> _Instructions to follow_
Write out every line from the listing below where the string "station" is found.
*** Data provided ***
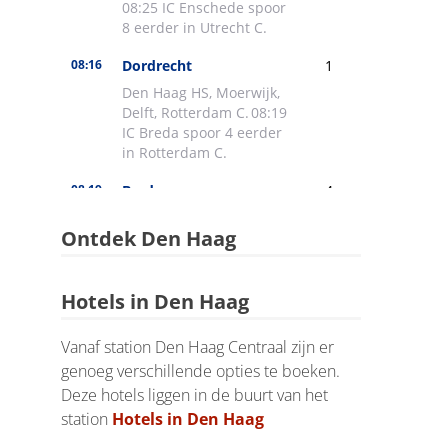
Ontdek Den Haag
Hotels in Den Haag
Vanaf station Den Haag Centraal zijn er
genoeg verschillende opties te boeken.
Deze hotels liggen in de buurt van het
station
Hotels in Den Haag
*** End of Data provided ***
> _Output of the task_
Vanaf station Den Haag Centraal zijn er
station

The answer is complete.